Mok v Wom 2022 BCCA 418 confirmed the criteria for appointing a committee of a mentally infirmed patient’s estate and/or person.
An application for appointment of committee of the person invokes the parens patriae jurisdiction of the court. It is an inherently discretionary and fact specific assessment, governed by the overriding concern of who will serve the patient’s best interests.
Section 18(1) of the Patients Property Act ( PPA) states:
A committee must exercise the committee’s powers for the benefit of the patient and the patient’s family, having regard to the nature and value of the property of the patient and the circumstances and needs of the patient and the patient’s family.
Though the PPA does not provide a specific test to be used in determining who should be a committee, the courts have developed criteria to guide the exercise of discretion in making such an appointment. The court in Stewart (Re) summarized some of these considerations as follows at para. 29:
 … However, cases have identified various considerations; see for example: Vranic (Re), 2007 BCSC 1949; Bowman (Re), 2009 BCSC 523; Palamarek (Re), 2011 BCSC 563; Re Matthews, 2013 BCSC 1045; and Sangha (Re), 2013 BCSC 1965. They include:
(a) whether the appointment reflects the patient’s wishes, obviously when he or she was capable of forming such a wish;
(b) whether immediate family members are in agreement with the appointment;
(c) whether there is any conflict between family members or between the family and the patient, and whether the proposed committee would be likely to consult with immediate family members about the appropriate care of the patient;
(d) the level of previous involvement of the proposed committee with the patient, usually family members are preferred;
(e) the level of understanding of the proposed committee with the patient’s current situation, and will that person be able to cope with future changes of the patient;
(f) whether the proposed committee will provide love and support to the patient;
(g) whether the proposed committee is the best person to deal with the financial affairs and ensure the income and estate are used for the patient’s benefit;
(h) whether a proposed committee has breached a fiduciary duty owed to the patient, or engaged in activity which diminishes confidence in that person’s abilities to properly handle the patient’s affairs;
(i) who is best to advocate for the patient’s medical needs;
(j) whether the proposed committee has an appropriate plan of care and management for the patient and his or her affairs and is best able to carry it out; and
(k) whether a division of responsibilities such as between the patient’s estate and the patient’s person to different persons would serve the best interests of the patient, or would such a division be less than optimal for the patient.
A judge’s discretion in this assessment is broad; there is no formula that must be rigidly applied.

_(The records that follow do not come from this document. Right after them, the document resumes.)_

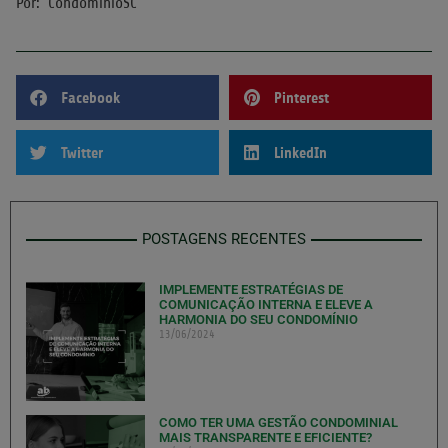
Por: CondomínioSC
Facebook
Pinterest
Twitter
LinkedIn
POSTAGENS RECENTES
IMPLEMENTE ESTRATÉGIAS DE
COMUNICAÇÃO INTERNA E ELEVE A
HARMONIA DO SEU CONDOMÍNIO
13/06/2024
COMO TER UMA GESTÃO CONDOMINIAL
MAIS TRANSPARENTE E EFICIENTE?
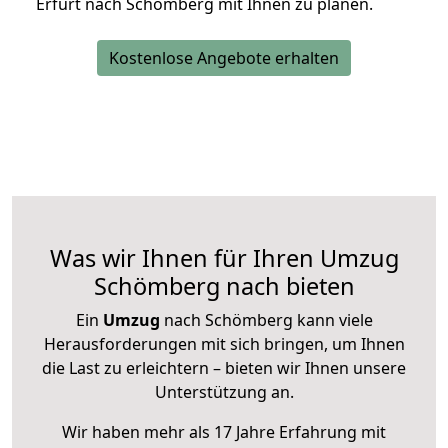
Erfurt nach Schömberg mit Ihnen zu planen.
Kostenlose Angebote erhalten
Was wir Ihnen für Ihren Umzug
Schömberg nach bieten
Ein
Umzug
nach Schömberg kann viele
Herausforderungen mit sich bringen, um Ihnen
die Last zu erleichtern – bieten wir Ihnen unsere
Unterstützung an.
Wir haben mehr als 17 Jahre Erfahrung mit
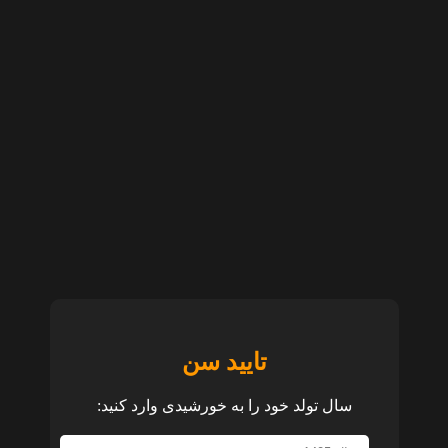
تایید سن
سال تولد خود را به خورشیدی وارد کنید:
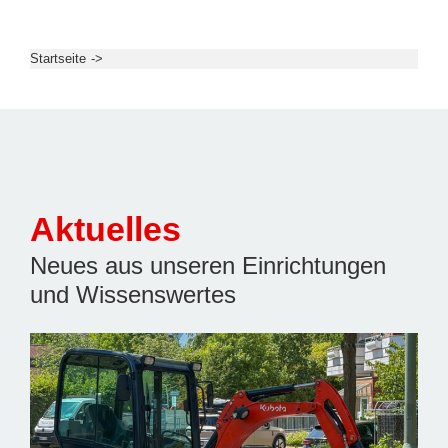
Start­sei­te
Aktuelles
Neues aus unseren Einrichtungen
und Wissenswertes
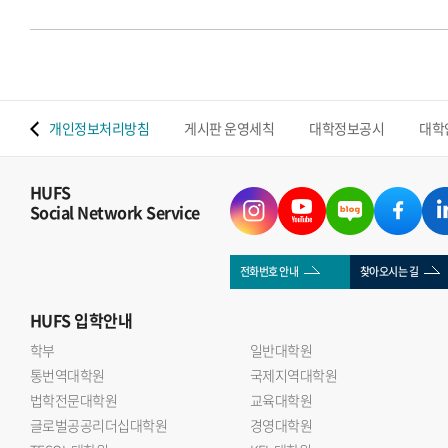
 맵
개인정보처리방침
게시판 운영세칙
대학정보공시
대학
HUFS
Social Network Service
전화번호 안내
찾아오시는 길
HUFS
입학안내
학부
일반대학원
통번역대학원
국제지역대학원
법학전문대학원
교육대학원
글로벌공공리더십대학원
경영대학원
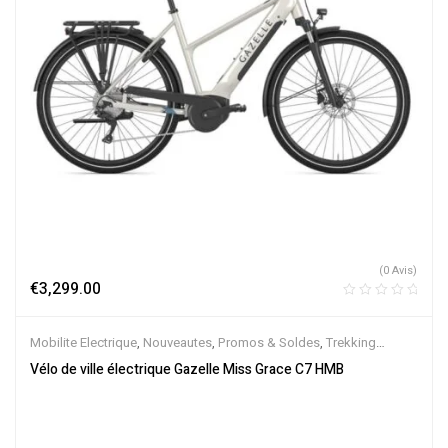
(0 Avis)
€
3,299.00
Mobilite Electrique
,
Nouveautes
,
Promos & Soldes
,
Trekking
électrique
,
Vélo électrique ville
,
Velos Electriques
,
VTC Electrique
Vélo de ville électrique Gazelle Miss Grace C7 HMB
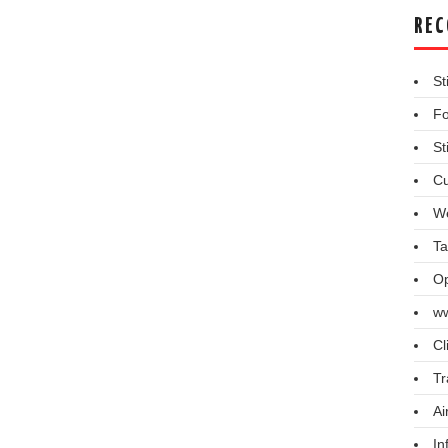
REC
St
Fo
St
Cu
We
Ta
Op
ww
Cl
Tr
Ai
In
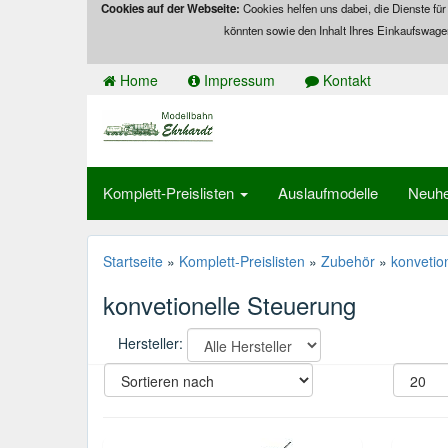
Cookies auf der Webseite:
Cookies helfen uns dabei, die Dienste für
könnten sowie den Inhalt Ihres Einkaufswage
Home
Impressum
Kontakt
Komplett-Preislisten
Auslaufmodelle
Neuhe
Startseite
»
Komplett-Preislisten
»
Zubehör
»
konvetio
konvetionelle Steuerung
Hersteller:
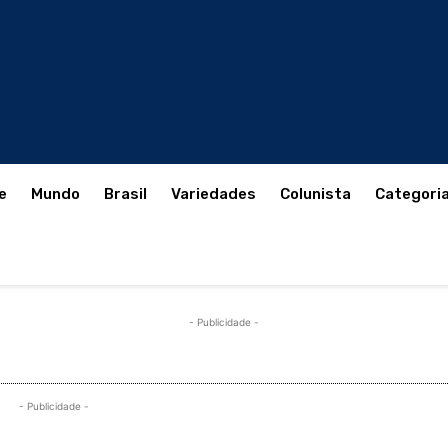
e
Mundo
Brasil
Variedades
Colunista
Categori
- Publicidade -
- Publicidade -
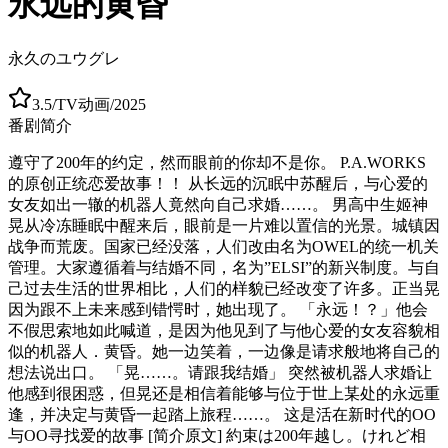
永远的黄昏
永久のユウグレ
3.5
/
TV动画
/
2025
番剧简介
遵守了200年的约定，然而眼前的你却不是你。 P.A.WORKS
的原创正统恋爱故事！！ 从长远的沉眠中苏醒后，与心爱的
女友如出一辙的机器人竟然向自己求婚……。 男高中生姬神
晃从冷冻睡眠中醒来后，眼前是一片难以置信的光景。城镇因
战争而荒废。国家已经没落，人们改由名为OWEL的统一机关
管理。大家遵循着与结婚不同，名为”ELSI”的新兴制度。与自
己过去生活的世界相比，人们的样貌已经改变了许多。正当晃
因为跟不上未来感到错愕时，她出现了。 「永远！？」他会
不假思索地如此喊道，是因为他见到了与他心爱的女友容貌相
似的机器人．黄昏。她一边笑着，一边像是请求般地将自己的
想法说出口。 「晃……。请跟我结婚」 突然被机器人求婚让
他感到很困惑，但晃还是相信着能够与位于世上某处的永远重
逢，并决定与黄昏一起踏上旅程……。 这是活在新时代的OO
与OO寻找爱的故事 [简介原文] 約束は200年越し。けれど相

A judge’s decision will often be exercised against a complex set of facts, and will typically have to weigh and balance multiple considerations, some of which may be in tension, and may support, standing alone, different outcomes. Moreover, these kinds of decisions often have to respond to exigent circumstances. Courts need to be able to act decisively to protect the interests of patients. There is a powerful imperative to achieve certainty and finality.